What the exercise asks: State how many lines in the listing below include the word "https", and add nothing besides the number.
┌──
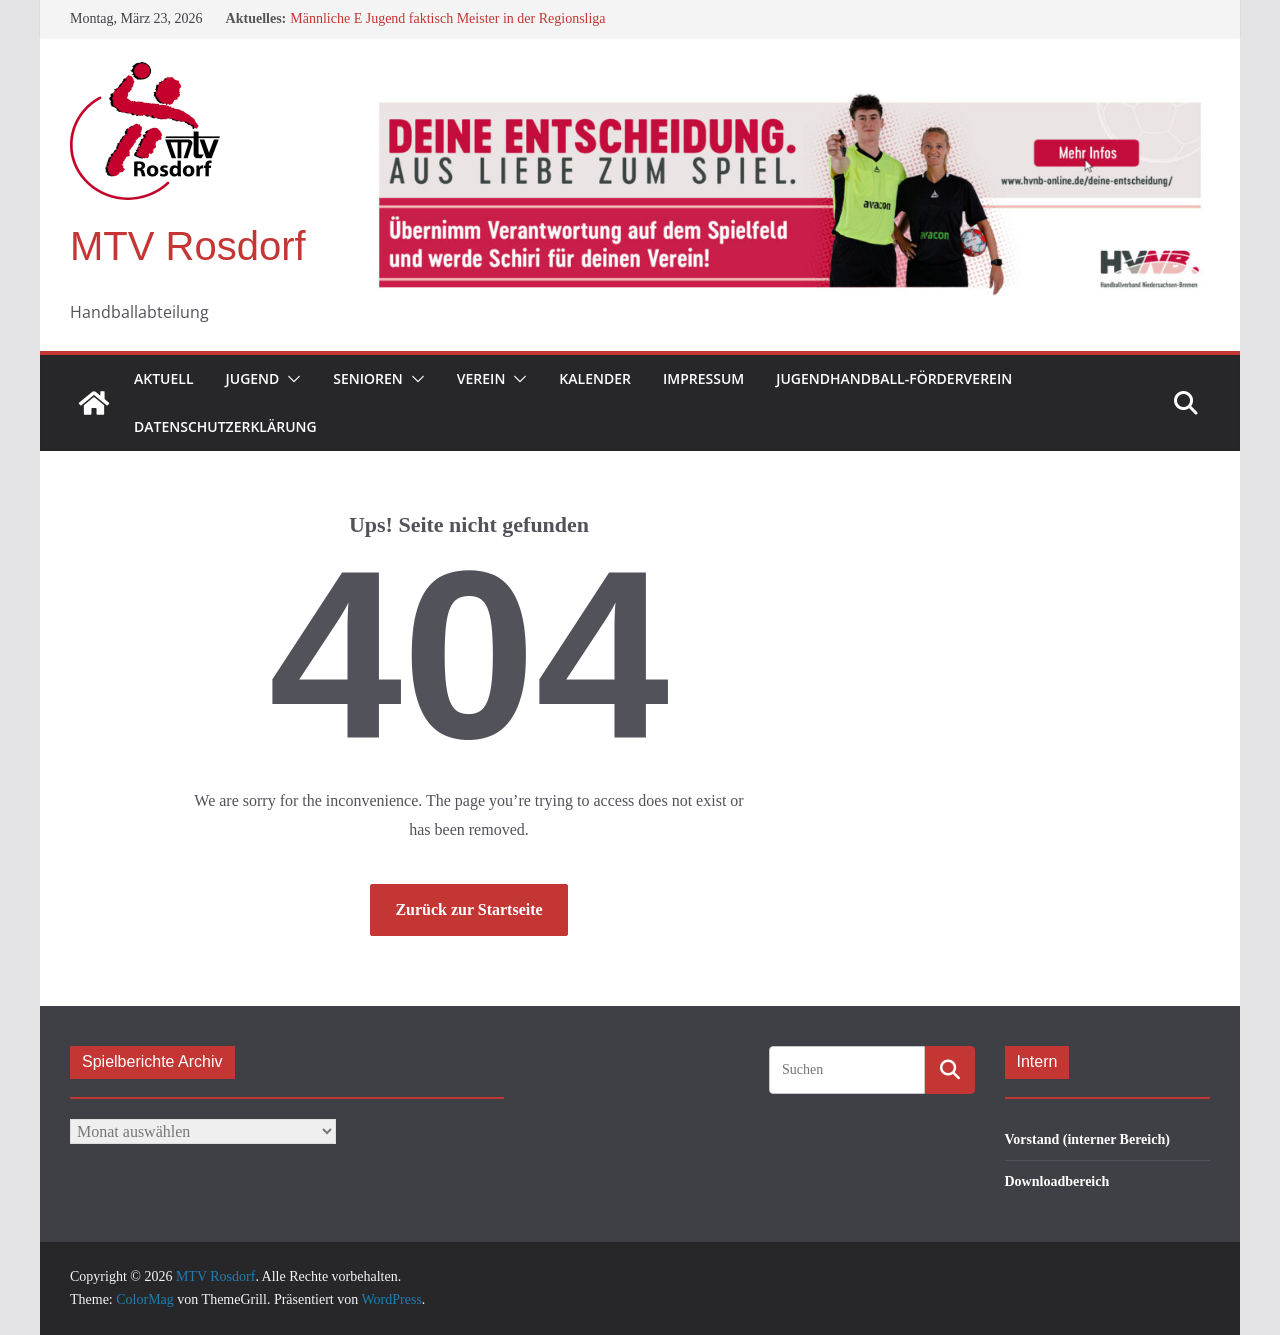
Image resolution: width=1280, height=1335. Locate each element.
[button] (290, 379)
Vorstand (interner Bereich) (1087, 1139)
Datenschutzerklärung (225, 426)
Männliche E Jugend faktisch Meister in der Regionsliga (447, 18)
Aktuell (164, 378)
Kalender (595, 378)
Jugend (253, 378)
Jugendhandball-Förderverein (894, 378)
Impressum (703, 378)
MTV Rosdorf (188, 246)
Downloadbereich (1057, 1181)
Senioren (368, 378)
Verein (481, 378)
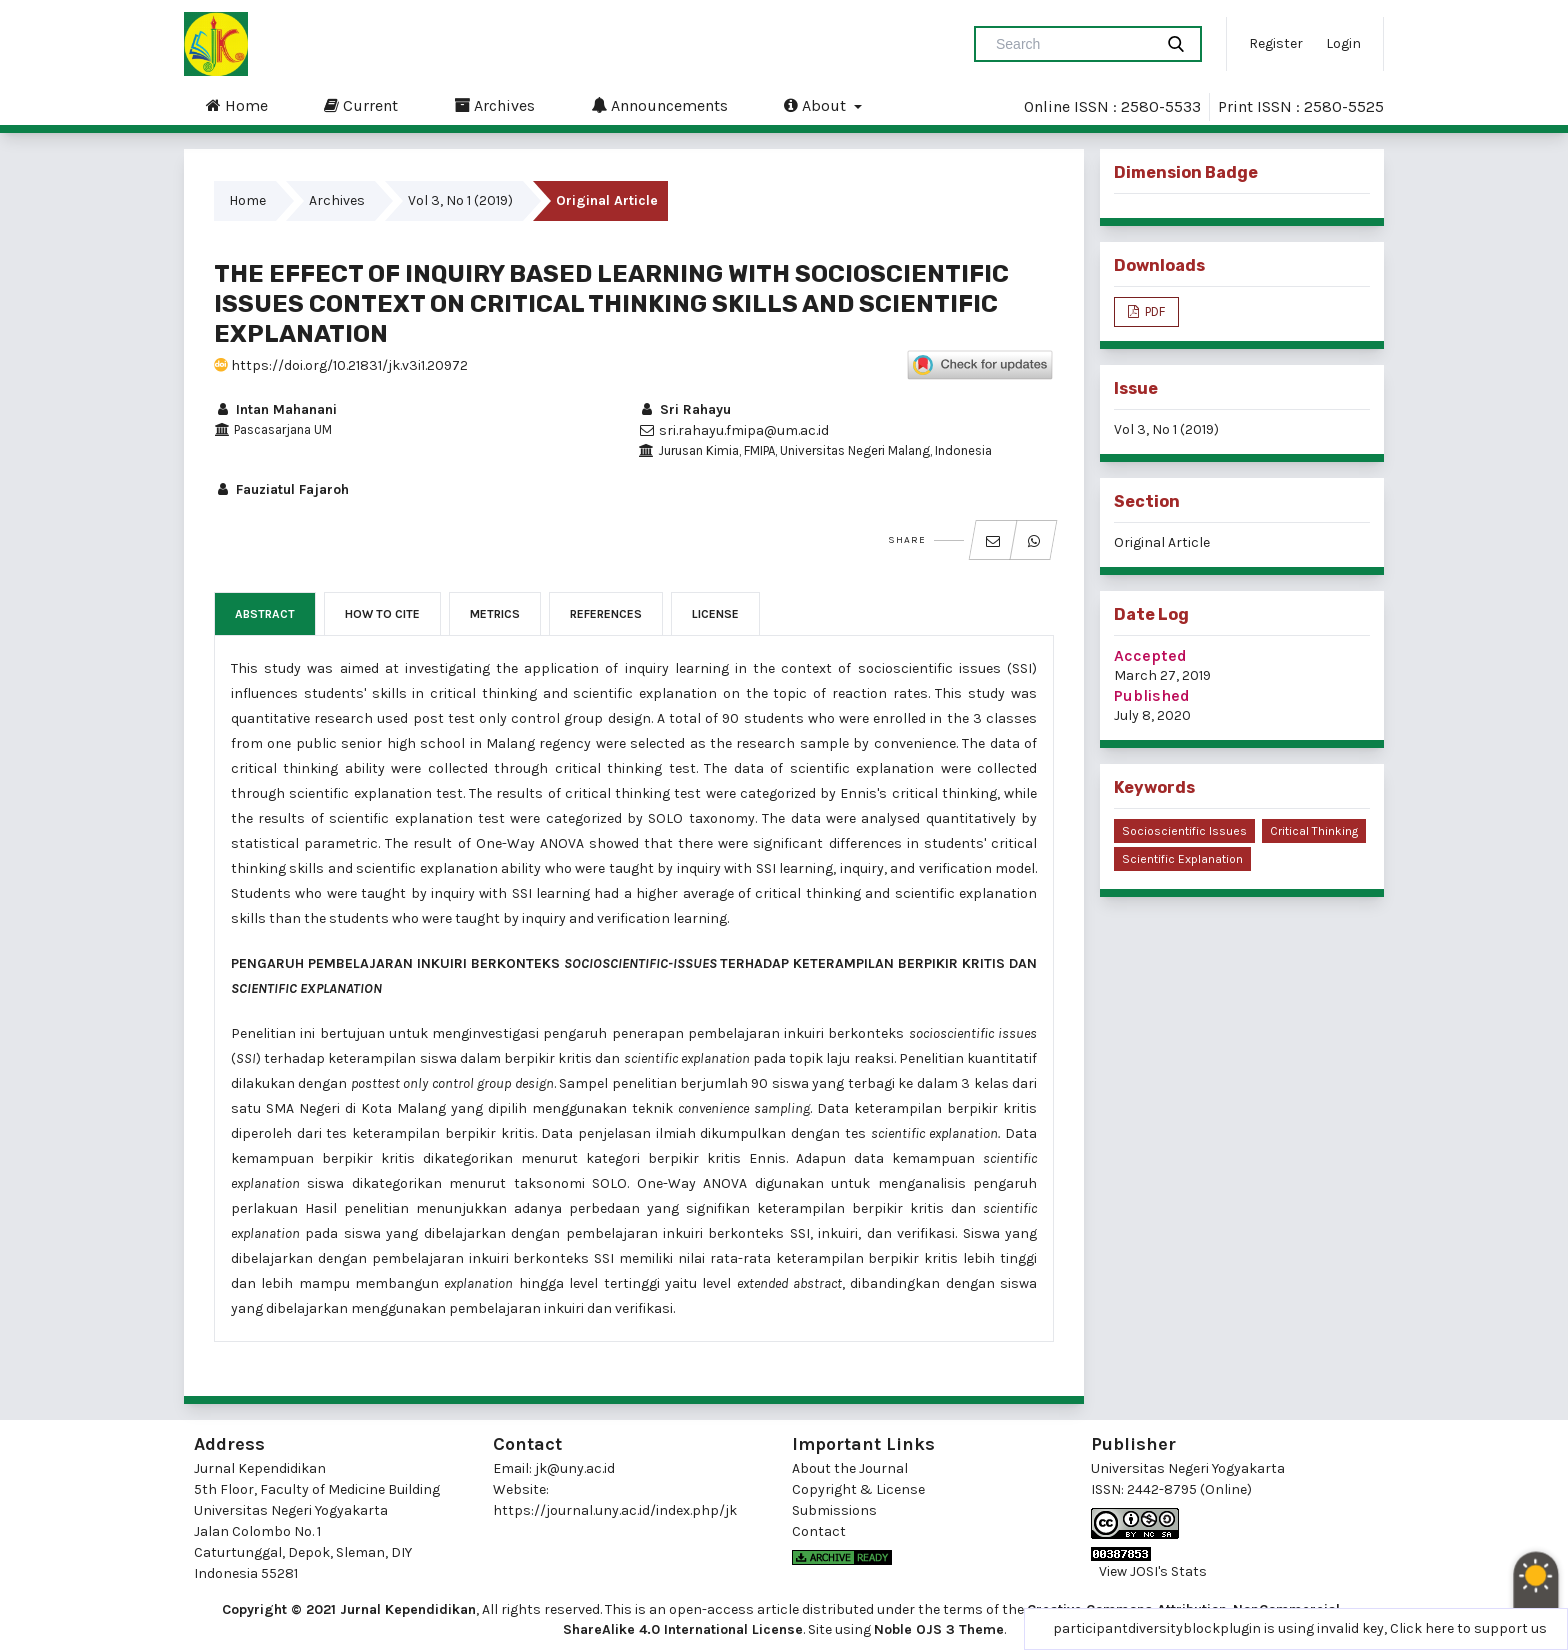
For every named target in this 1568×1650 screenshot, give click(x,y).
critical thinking (1314, 831)
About (817, 105)
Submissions (834, 1510)
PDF (1153, 311)
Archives (494, 105)
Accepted (1150, 655)
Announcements (659, 105)
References (606, 614)
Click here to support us (1468, 1628)
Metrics (495, 614)
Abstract (265, 614)
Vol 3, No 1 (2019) (460, 200)
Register (1276, 43)
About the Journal (850, 1468)
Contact (819, 1531)
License (715, 614)
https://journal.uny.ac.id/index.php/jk (615, 1510)
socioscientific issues (1184, 831)
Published (1152, 695)
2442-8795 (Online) (1189, 1489)
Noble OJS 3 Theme (939, 1629)
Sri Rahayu (684, 409)
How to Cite (382, 614)
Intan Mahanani (275, 409)
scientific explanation (1182, 859)
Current (361, 105)
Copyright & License (858, 1489)
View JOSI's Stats (1153, 1571)
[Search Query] (1072, 44)
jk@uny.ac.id (575, 1468)
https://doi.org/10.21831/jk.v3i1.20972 (341, 365)
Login (1343, 43)
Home (237, 105)
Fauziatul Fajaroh (281, 489)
└──
Task output: 2